Malgré l’incertitude, Gustavo McClain, lui, a déjà des projets plein la tête. Avec son diplôme de LIM, il envisage d’ouvrir une agence de travail temporaire spécialisée dans le monde du cannabis : « Plus j’en apprends sur le secteur, plus j’ai d’idées ! »
En France, le Cese préconise une légalisation encadrée du cannabis récréatif
En s’inspirant de la légalisation du cannabis récréatif au Canada, à Malte ou encore, d’ici à 2024, en Allemagne, et face à « l’échec cuisant de la politique suivie depuis cinquante ans » en France, le Conseil économique social et environnemental suggère l’autorisation encadrée de la production, de la distribution et de la consommation de cette drogue douce. Le Cese préconise une distribution dans des points de vente légaux soumis à licence, interdits aux mineurs et où un fort message de prévention serait diffusé.
Aujourd’hui en France, « 90 % du cannabis est fumé, c’est le plus mauvais des usages », explique Florent Compain, un des rapporteurs. L’idée est de créer une filière de production et de distribution française où « la logique de santé publique prime sur les profits avec un encadrement des volumes de production ».

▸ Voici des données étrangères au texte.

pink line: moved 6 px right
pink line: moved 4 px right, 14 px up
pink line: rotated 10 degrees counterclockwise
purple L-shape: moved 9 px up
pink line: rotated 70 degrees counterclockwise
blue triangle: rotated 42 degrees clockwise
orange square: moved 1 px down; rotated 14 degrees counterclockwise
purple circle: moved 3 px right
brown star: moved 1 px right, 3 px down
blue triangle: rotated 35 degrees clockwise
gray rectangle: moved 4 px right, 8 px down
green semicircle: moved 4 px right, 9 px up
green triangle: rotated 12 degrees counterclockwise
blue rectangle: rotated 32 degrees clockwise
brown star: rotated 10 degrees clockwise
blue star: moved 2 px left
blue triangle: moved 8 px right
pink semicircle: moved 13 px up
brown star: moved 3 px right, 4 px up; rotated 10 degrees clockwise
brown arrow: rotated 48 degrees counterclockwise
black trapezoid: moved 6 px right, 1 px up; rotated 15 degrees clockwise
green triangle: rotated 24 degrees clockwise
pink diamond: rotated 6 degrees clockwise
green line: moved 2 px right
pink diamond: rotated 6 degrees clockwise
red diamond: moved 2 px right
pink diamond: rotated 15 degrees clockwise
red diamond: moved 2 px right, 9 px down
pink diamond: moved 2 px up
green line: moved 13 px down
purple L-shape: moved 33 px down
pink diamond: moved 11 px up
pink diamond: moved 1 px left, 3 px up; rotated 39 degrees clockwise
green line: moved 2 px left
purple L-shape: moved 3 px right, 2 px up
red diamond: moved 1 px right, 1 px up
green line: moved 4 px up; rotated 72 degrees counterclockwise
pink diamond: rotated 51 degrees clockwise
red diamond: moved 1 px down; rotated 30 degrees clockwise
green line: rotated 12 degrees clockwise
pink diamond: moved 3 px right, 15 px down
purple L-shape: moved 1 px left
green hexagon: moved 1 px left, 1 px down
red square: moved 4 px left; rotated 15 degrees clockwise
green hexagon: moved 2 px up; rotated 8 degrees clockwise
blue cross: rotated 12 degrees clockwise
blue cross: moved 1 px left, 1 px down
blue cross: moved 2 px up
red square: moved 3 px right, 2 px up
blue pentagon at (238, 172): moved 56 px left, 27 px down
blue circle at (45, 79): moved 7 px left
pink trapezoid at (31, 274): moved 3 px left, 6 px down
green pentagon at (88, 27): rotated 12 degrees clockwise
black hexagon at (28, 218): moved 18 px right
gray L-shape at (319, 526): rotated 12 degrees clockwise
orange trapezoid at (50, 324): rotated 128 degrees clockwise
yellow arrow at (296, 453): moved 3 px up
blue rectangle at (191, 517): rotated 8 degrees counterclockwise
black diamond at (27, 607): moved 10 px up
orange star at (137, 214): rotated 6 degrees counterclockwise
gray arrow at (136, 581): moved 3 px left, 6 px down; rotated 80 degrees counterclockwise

Outre la création d’une taxe spécifique affectée aux politiques de prévention, le Cese recommande de ne plus sanctionner pénalement l’usage et la culture personnels de cannabis et de permettre la culture en « collectifs » en prenant exemple sur les cannabis social clubs.
Le cannabis reste la drogue illicite la plus diffusée dans la population française, selon une étude de l’Observatoire français des drogues et des tendances addictives (OFDT). Menée auprès de 23 661 adultes âgés de 18 à 64 ans, cette étude sur la consommation de cannabis en 2021 rapporte que 10,6 % de la population en a fumé dans l’année.